A few weeks ago, we scheduled an afternoon session with a photographer. I picked coordinating outfits and planned our day carefully so there would be enough time for the baby to nap and for me to get everyone ready. Everything seemed to be going pretty well until…
While I was fixing my hair (and then hers), my princess obsessed three year old kept saying, “Mom, I have a new rule. No jeans.” Just the day before, she’d worn the jeans I’d chosen for the pictures so I sort of blew off her comment, thinking she’d get over it when she remembered how cute the outfit was. How overly optimistic of me!

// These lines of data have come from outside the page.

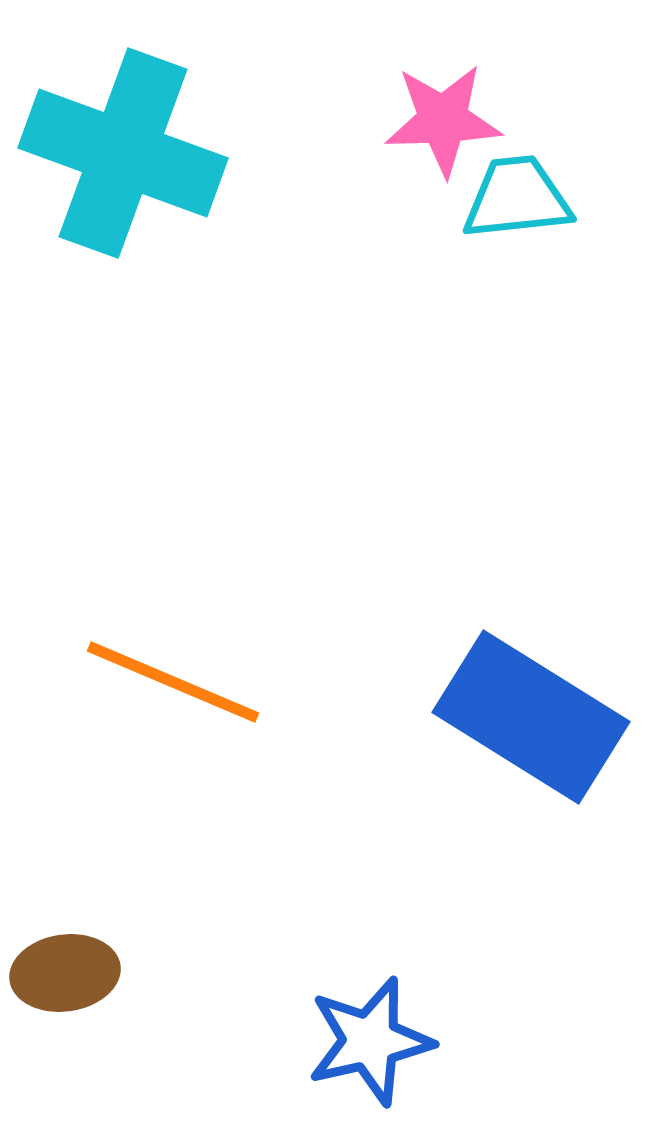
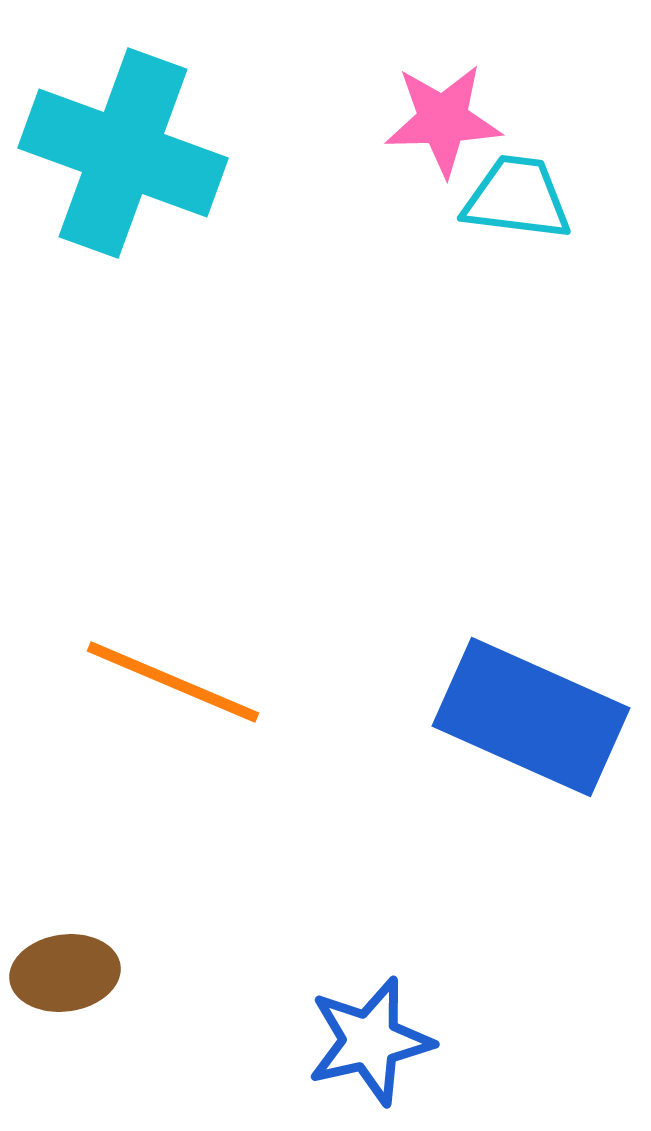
cyan trapezoid: rotated 13 degrees clockwise
blue rectangle: rotated 8 degrees counterclockwise
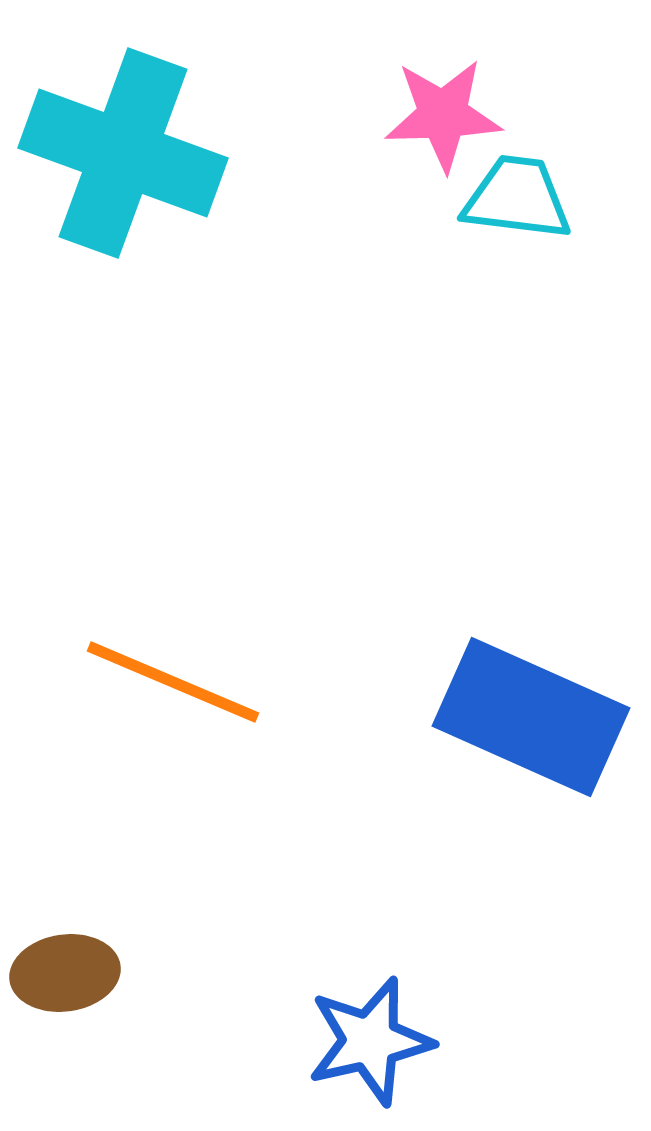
pink star: moved 5 px up
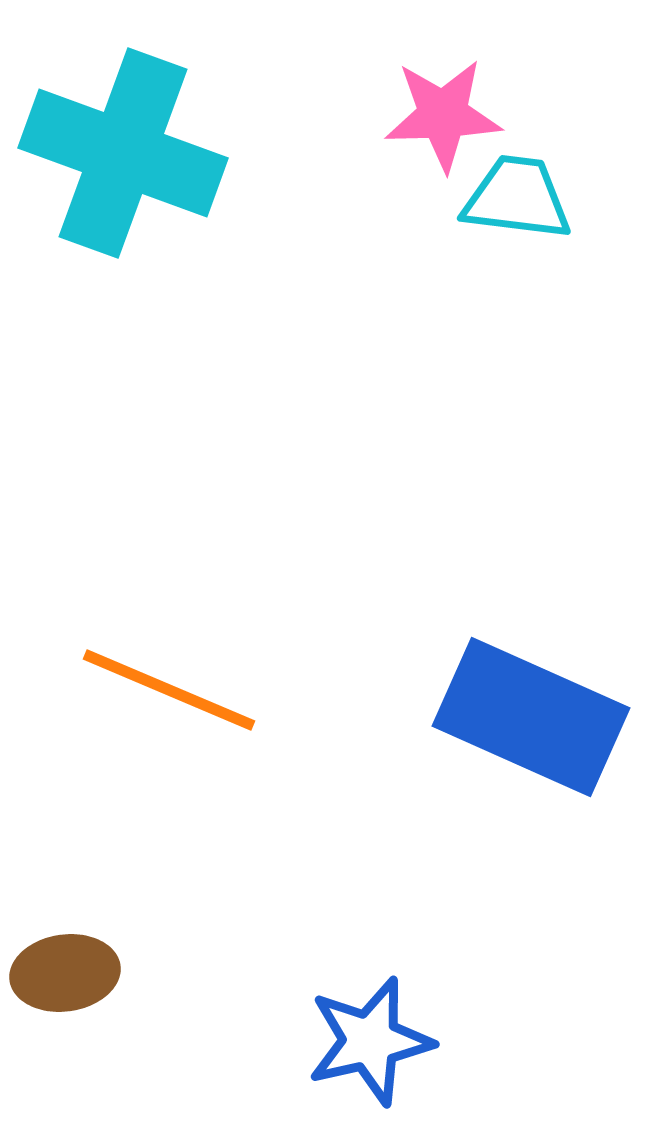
orange line: moved 4 px left, 8 px down
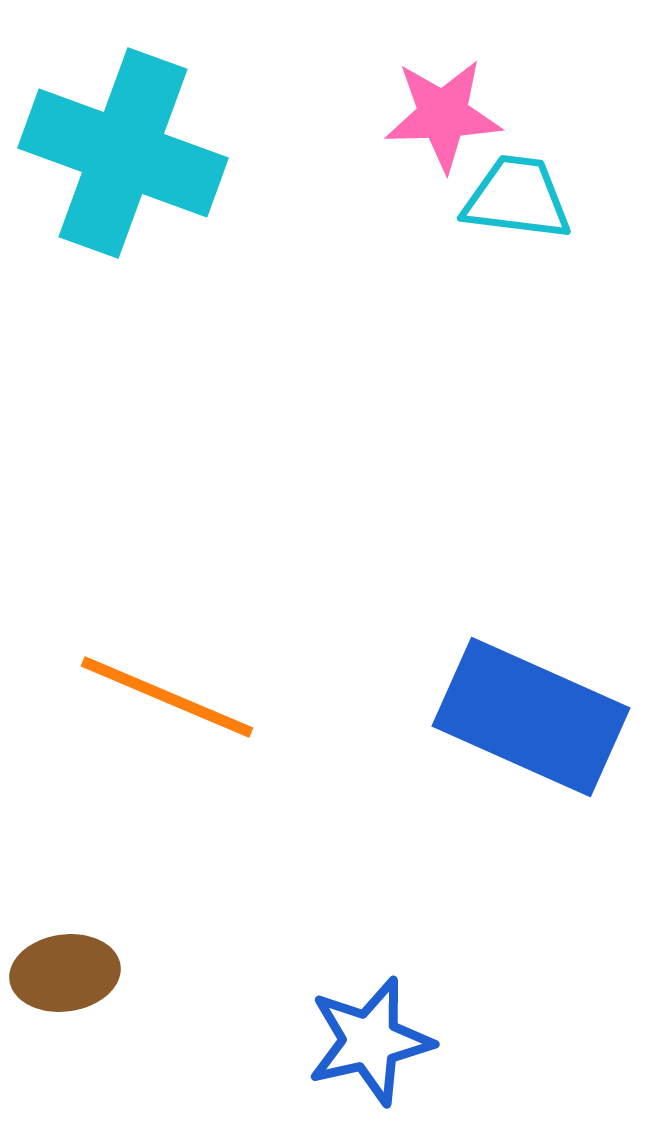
orange line: moved 2 px left, 7 px down
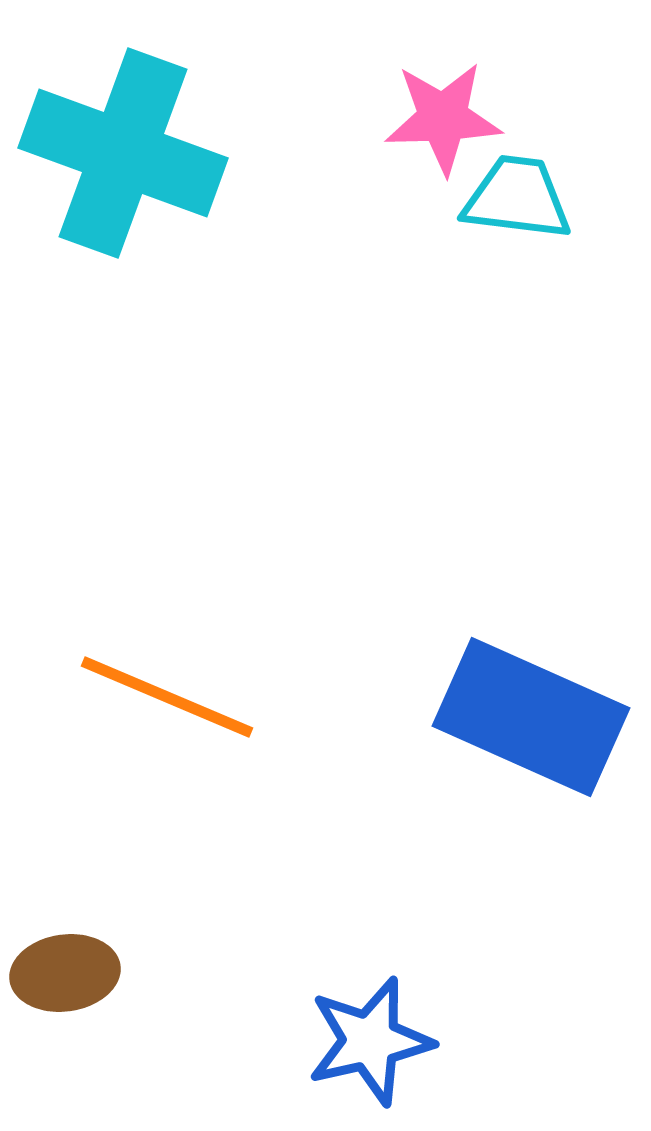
pink star: moved 3 px down
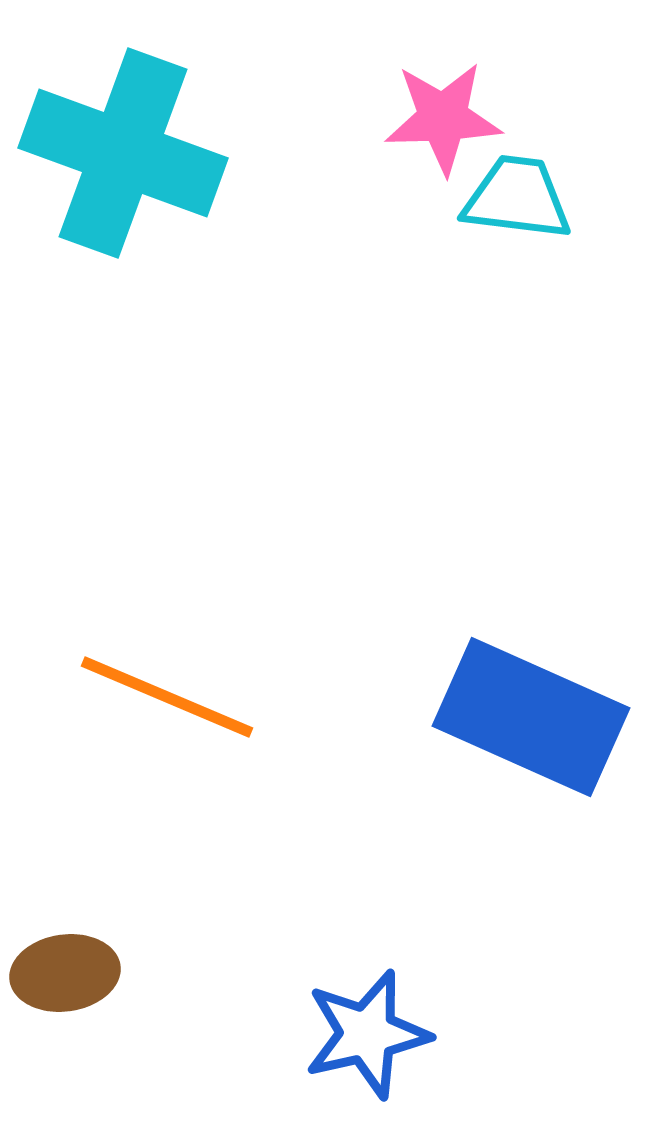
blue star: moved 3 px left, 7 px up
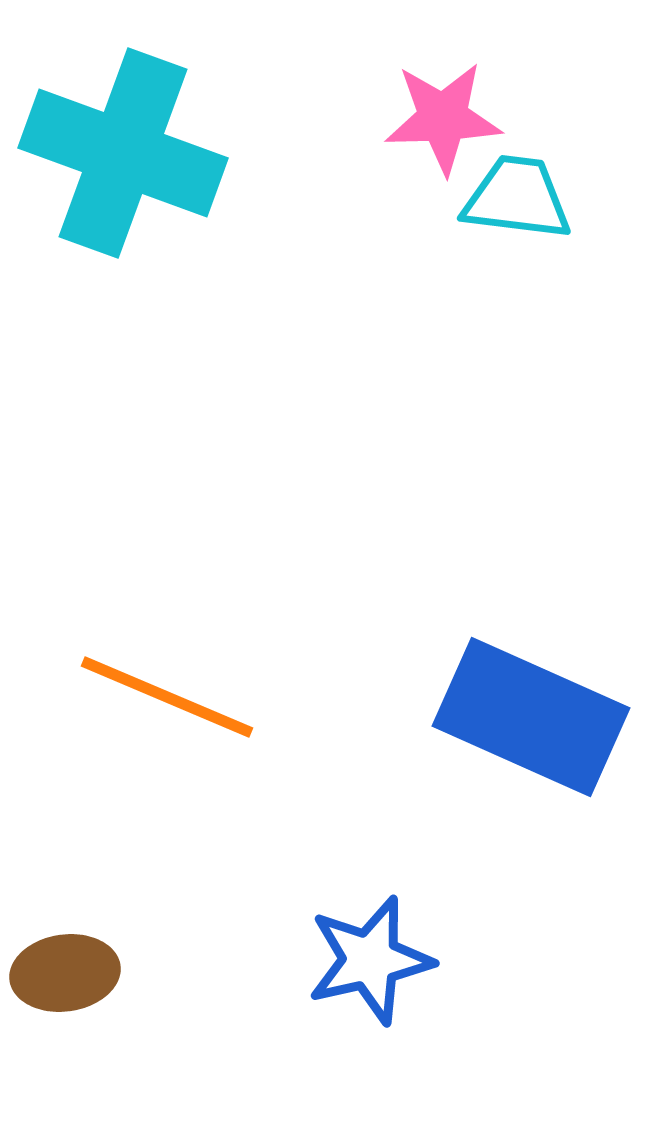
blue star: moved 3 px right, 74 px up
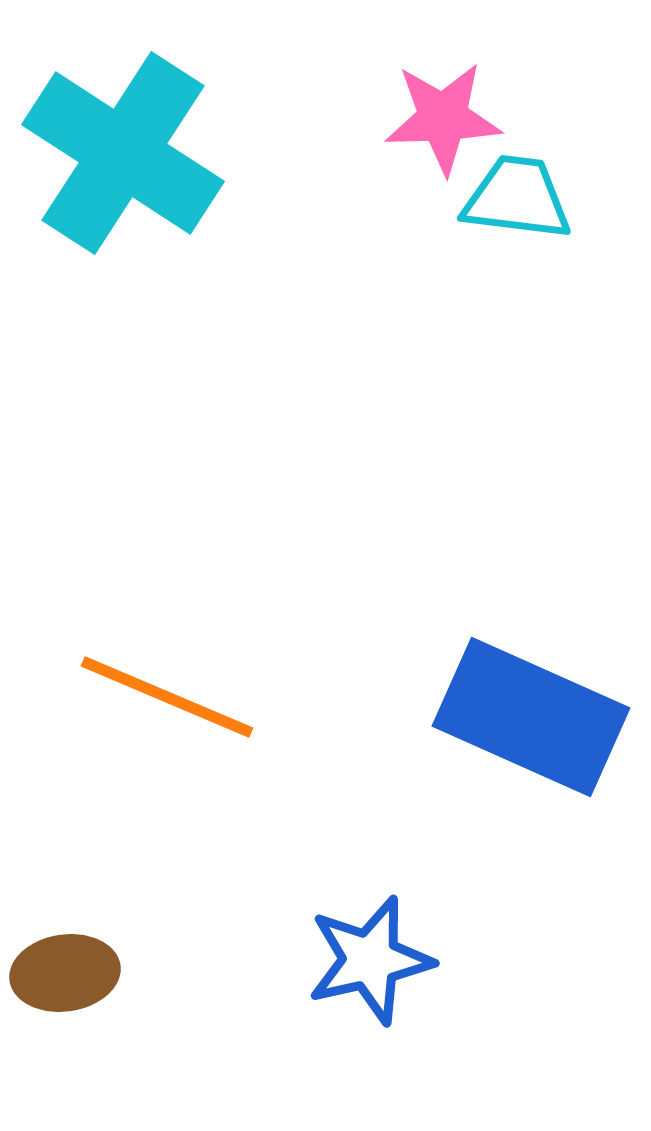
cyan cross: rotated 13 degrees clockwise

When we walked into her room to put on the jeans, my daughter, still determined and fairly cheerful, reiterated her “new rule”. Fairly cheerful myself but wanting to be on time, I tried to encourage her gently to get dressed in the outfit I'd picked. She demurred. I tried a little harder. She refused – a little louder. My perfect schedule started to fall apart. Finally, I’m ashamed to admit it, I resorted to wrestling her into her jeans as she had a complete meltdown and resisted with an impressive singleness of purpose.
As we had our encounter, I had a total flashback to childhood. Every time we took pictures as a family, I wanted to fix my own hair (and believe me, I was NO good at it). My mother, paying good money for these pics, re-fixed it every time and I hated how it looked. I can see the telltale signs of a sobbing session in my little face when I see those family pictures. Most of all, I still remember how I felt not to be able to make that small decision about my appearance. My heart crept into my throat as I realized that, though well intended, my actions made my daughter feel the same way.
I swallowed my pride and apologized, holding her for a few minutes while she recovered her calm. Then I asked her why she didn’t want to wear jeans.
“Mom, I can’t wear jeans for the pictures because I don’t feel good in them!” (It’s true, she’s a dress girl and NEVER wears pants. What was I thinking?)
“Ok, how about this idea? You wear your black shirt, black tights and your pink tutu. Would that be ok?”
The response was a sob of relief and a brilliant smile. “That will be perfect, mommy!”
It took me a while to recover from hurting her feelings this way but it was an important lesson for me. I was trying to create something that doesn’t fit our lifestyle. We’re not a color-coordinated, matching outfits, portrait posing kind of family.
More importantly, we are raising our daughters to listen to their inner voice and learn to think critically to make their own decisions. For a three year old, this would apply to clothing choices. No wonder my daughter was surprised I didn't listen to her when she tried to communicate her wishes cheerfully and creatively the first 20 times. In the future, I'll remember that helping our girls to have that sense of choice means sometimes I have to find a way to accommodate both our opinions or ideas.
By the way, the pictures actually were perfect!